| Data for this task |
::::::::::
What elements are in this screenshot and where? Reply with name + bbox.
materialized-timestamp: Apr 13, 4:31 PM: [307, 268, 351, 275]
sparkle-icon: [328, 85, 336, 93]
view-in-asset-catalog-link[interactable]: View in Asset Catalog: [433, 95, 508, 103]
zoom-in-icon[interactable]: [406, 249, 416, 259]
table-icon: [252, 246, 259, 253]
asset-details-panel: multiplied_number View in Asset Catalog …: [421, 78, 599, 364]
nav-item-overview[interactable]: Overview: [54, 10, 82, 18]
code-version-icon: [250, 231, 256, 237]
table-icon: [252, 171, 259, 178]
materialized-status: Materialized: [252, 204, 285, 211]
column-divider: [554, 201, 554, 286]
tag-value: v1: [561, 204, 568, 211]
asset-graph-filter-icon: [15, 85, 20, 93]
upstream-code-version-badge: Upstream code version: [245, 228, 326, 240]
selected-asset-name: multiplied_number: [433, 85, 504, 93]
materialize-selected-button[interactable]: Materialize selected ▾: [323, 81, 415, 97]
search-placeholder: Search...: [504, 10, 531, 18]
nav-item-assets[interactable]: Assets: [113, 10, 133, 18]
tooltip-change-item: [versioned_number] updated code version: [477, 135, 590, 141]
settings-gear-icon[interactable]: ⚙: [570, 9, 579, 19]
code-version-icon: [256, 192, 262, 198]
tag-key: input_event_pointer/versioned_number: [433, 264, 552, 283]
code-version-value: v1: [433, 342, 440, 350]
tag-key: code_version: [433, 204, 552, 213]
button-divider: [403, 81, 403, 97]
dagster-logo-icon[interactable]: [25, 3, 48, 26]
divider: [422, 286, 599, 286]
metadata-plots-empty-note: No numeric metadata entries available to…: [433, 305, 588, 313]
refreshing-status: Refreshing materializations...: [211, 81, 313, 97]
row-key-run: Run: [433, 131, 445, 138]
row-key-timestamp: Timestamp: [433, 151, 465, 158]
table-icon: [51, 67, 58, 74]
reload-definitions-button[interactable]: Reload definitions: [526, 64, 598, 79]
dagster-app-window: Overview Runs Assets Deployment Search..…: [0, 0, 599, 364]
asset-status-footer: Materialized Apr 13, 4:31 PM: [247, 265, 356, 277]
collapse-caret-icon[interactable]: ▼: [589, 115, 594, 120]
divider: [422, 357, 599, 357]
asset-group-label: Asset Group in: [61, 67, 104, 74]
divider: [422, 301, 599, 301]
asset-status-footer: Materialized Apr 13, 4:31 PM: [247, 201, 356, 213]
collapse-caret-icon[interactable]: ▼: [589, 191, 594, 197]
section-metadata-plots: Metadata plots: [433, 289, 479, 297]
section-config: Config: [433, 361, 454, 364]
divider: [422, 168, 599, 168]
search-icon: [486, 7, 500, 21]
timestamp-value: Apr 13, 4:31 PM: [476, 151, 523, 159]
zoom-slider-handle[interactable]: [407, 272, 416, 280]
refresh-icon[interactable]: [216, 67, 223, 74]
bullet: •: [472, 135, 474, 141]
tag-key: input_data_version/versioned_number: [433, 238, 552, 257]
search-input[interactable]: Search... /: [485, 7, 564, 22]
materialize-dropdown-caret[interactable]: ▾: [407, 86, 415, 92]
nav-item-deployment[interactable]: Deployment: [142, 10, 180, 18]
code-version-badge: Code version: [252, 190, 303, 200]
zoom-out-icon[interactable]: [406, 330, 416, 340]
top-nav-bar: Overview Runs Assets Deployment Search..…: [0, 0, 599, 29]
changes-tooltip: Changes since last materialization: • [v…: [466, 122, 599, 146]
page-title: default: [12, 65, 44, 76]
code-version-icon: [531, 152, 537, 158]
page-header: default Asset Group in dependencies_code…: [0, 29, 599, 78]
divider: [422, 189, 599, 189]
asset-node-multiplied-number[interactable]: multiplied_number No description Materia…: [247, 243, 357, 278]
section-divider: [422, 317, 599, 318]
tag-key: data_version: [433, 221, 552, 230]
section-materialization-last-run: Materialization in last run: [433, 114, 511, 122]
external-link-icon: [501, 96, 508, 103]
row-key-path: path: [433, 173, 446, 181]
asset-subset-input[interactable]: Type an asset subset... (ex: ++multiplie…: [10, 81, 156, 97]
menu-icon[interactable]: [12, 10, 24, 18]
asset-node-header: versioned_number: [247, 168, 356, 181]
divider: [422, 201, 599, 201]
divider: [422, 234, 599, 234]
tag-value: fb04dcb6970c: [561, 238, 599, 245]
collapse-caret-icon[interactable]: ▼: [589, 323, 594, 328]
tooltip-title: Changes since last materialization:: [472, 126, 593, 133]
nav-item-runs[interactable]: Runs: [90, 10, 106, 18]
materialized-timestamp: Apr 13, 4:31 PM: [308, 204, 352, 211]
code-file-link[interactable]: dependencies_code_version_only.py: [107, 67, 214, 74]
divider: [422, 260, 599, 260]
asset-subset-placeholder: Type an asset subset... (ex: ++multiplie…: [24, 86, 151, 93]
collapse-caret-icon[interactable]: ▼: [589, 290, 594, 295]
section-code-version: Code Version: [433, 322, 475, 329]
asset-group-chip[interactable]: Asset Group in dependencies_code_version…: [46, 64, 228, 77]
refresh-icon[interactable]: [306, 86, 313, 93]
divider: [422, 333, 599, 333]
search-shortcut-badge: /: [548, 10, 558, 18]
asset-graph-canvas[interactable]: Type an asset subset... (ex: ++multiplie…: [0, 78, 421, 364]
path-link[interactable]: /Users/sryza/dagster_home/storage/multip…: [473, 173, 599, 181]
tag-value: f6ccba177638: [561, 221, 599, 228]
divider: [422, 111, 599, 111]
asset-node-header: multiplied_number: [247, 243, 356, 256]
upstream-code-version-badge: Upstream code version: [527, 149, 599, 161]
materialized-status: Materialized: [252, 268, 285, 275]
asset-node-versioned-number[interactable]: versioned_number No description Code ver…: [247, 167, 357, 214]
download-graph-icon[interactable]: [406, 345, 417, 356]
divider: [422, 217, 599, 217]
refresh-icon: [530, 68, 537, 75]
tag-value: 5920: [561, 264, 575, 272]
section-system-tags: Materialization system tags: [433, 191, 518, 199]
::::::::::
| Problem statement |
Each record is to be retyped exactly as written.

| Exercise answer |
What elements are in this screenshot and where? Reply with name + bbox.
materialized-timestamp: Apr 13, 4:31 PM: [307, 268, 351, 275]
sparkle-icon: [328, 85, 336, 93]
view-in-asset-catalog-link[interactable]: View in Asset Catalog: [433, 95, 508, 103]
zoom-in-icon[interactable]: [406, 249, 416, 259]
table-icon: [252, 246, 259, 253]
asset-details-panel: multiplied_number View in Asset Catalog …: [421, 78, 599, 364]
nav-item-overview[interactable]: Overview: [54, 10, 82, 18]
code-version-icon: [250, 231, 256, 237]
table-icon: [252, 171, 259, 178]
materialized-status: Materialized: [252, 204, 285, 211]
column-divider: [554, 201, 554, 286]
tag-value: v1: [561, 204, 568, 211]
asset-graph-filter-icon: [15, 85, 20, 93]
upstream-code-version-badge: Upstream code version: [245, 228, 326, 240]
selected-asset-name: multiplied_number: [433, 85, 504, 93]
materialize-selected-button[interactable]: Materialize selected ▾: [323, 81, 415, 97]
search-placeholder: Search...: [504, 10, 531, 18]
nav-item-assets[interactable]: Assets: [113, 10, 133, 18]
tooltip-change-item: [versioned_number] updated code version: [477, 135, 590, 141]
settings-gear-icon[interactable]: ⚙: [570, 9, 579, 19]
code-version-icon: [256, 192, 262, 198]
tag-key: input_event_pointer/versioned_number: [433, 264, 552, 283]
code-version-value: v1: [433, 342, 440, 350]
tag-key: code_version: [433, 204, 552, 213]
button-divider: [403, 81, 403, 97]
dagster-logo-icon[interactable]: [25, 3, 48, 26]
divider: [422, 286, 599, 286]
metadata-plots-empty-note: No numeric metadata entries available to…: [433, 305, 588, 313]
refreshing-status: Refreshing materializations...: [211, 81, 313, 97]
row-key-run: Run: [433, 131, 445, 138]
row-key-timestamp: Timestamp: [433, 151, 465, 158]
table-icon: [51, 67, 58, 74]
reload-definitions-button[interactable]: Reload definitions: [526, 64, 598, 79]
dagster-app-window: Overview Runs Assets Deployment Search..…: [0, 0, 599, 364]
asset-status-footer: Materialized Apr 13, 4:31 PM: [247, 265, 356, 277]
collapse-caret-icon[interactable]: ▼: [589, 115, 594, 120]
divider: [422, 357, 599, 357]
asset-group-label: Asset Group in: [61, 67, 104, 74]
divider: [422, 301, 599, 301]
asset-status-footer: Materialized Apr 13, 4:31 PM: [247, 201, 356, 213]
collapse-caret-icon[interactable]: ▼: [589, 191, 594, 197]
section-metadata-plots: Metadata plots: [433, 289, 479, 297]
section-config: Config: [433, 361, 454, 364]
divider: [422, 168, 599, 168]
search-icon: [486, 7, 500, 21]
timestamp-value: Apr 13, 4:31 PM: [476, 151, 523, 159]
zoom-slider-handle[interactable]: [407, 272, 416, 280]
refresh-icon[interactable]: [216, 67, 223, 74]
bullet: •: [472, 135, 474, 141]
tag-key: input_data_version/versioned_number: [433, 238, 552, 257]
search-input[interactable]: Search... /: [485, 7, 564, 22]
materialize-dropdown-caret[interactable]: ▾: [407, 86, 415, 92]
nav-item-deployment[interactable]: Deployment: [142, 10, 180, 18]
code-version-badge: Code version: [252, 190, 303, 200]
zoom-out-icon[interactable]: [406, 330, 416, 340]
top-nav-bar: Overview Runs Assets Deployment Search..…: [0, 0, 599, 29]
changes-tooltip: Changes since last materialization: • [v…: [466, 122, 599, 146]
page-title: default: [12, 65, 44, 76]
code-version-icon: [531, 152, 537, 158]
page-header: default Asset Group in dependencies_code…: [0, 29, 599, 78]
divider: [422, 189, 599, 189]
asset-node-multiplied-number[interactable]: multiplied_number No description Materia…: [247, 243, 357, 278]
section-divider: [422, 317, 599, 318]
tag-key: data_version: [433, 221, 552, 230]
section-materialization-last-run: Materialization in last run: [433, 114, 511, 122]
external-link-icon: [501, 96, 508, 103]
row-key-path: path: [433, 173, 446, 181]
asset-subset-input[interactable]: Type an asset subset... (ex: ++multiplie…: [10, 81, 156, 97]
menu-icon[interactable]: [12, 10, 24, 18]
asset-node-header: versioned_number: [247, 168, 356, 181]
divider: [422, 201, 599, 201]
divider: [422, 234, 599, 234]
tag-value: fb04dcb6970c: [561, 238, 599, 245]
collapse-caret-icon[interactable]: ▼: [589, 323, 594, 328]
tooltip-title: Changes since last materialization:: [472, 126, 593, 133]
nav-item-runs[interactable]: Runs: [90, 10, 106, 18]
materialized-timestamp: Apr 13, 4:31 PM: [308, 204, 352, 211]
code-file-link[interactable]: dependencies_code_version_only.py: [107, 67, 214, 74]
divider: [422, 260, 599, 260]
asset-subset-placeholder: Type an asset subset... (ex: ++multiplie…: [24, 86, 151, 93]
collapse-caret-icon[interactable]: ▼: [589, 290, 594, 295]
section-code-version: Code Version: [433, 322, 475, 329]
asset-group-chip[interactable]: Asset Group in dependencies_code_version…: [46, 64, 228, 77]
refresh-icon[interactable]: [306, 86, 313, 93]
divider: [422, 333, 599, 333]
search-shortcut-badge: /: [548, 10, 558, 18]
asset-graph-canvas[interactable]: Type an asset subset... (ex: ++multiplie…: [0, 78, 421, 364]
path-link[interactable]: /Users/sryza/dagster_home/storage/multip…: [473, 173, 599, 181]
tag-value: f6ccba177638: [561, 221, 599, 228]
divider: [422, 111, 599, 111]
asset-node-header: multiplied_number: [247, 243, 356, 256]
upstream-code-version-badge: Upstream code version: [527, 149, 599, 161]
materialized-status: Materialized: [252, 268, 285, 275]
asset-node-versioned-number[interactable]: versioned_number No description Code ver…: [247, 167, 357, 214]
download-graph-icon[interactable]: [406, 345, 417, 356]
divider: [422, 217, 599, 217]
refresh-icon: [530, 68, 537, 75]
tag-value: 5920: [561, 264, 575, 272]
section-system-tags: Materialization system tags: [433, 191, 518, 199]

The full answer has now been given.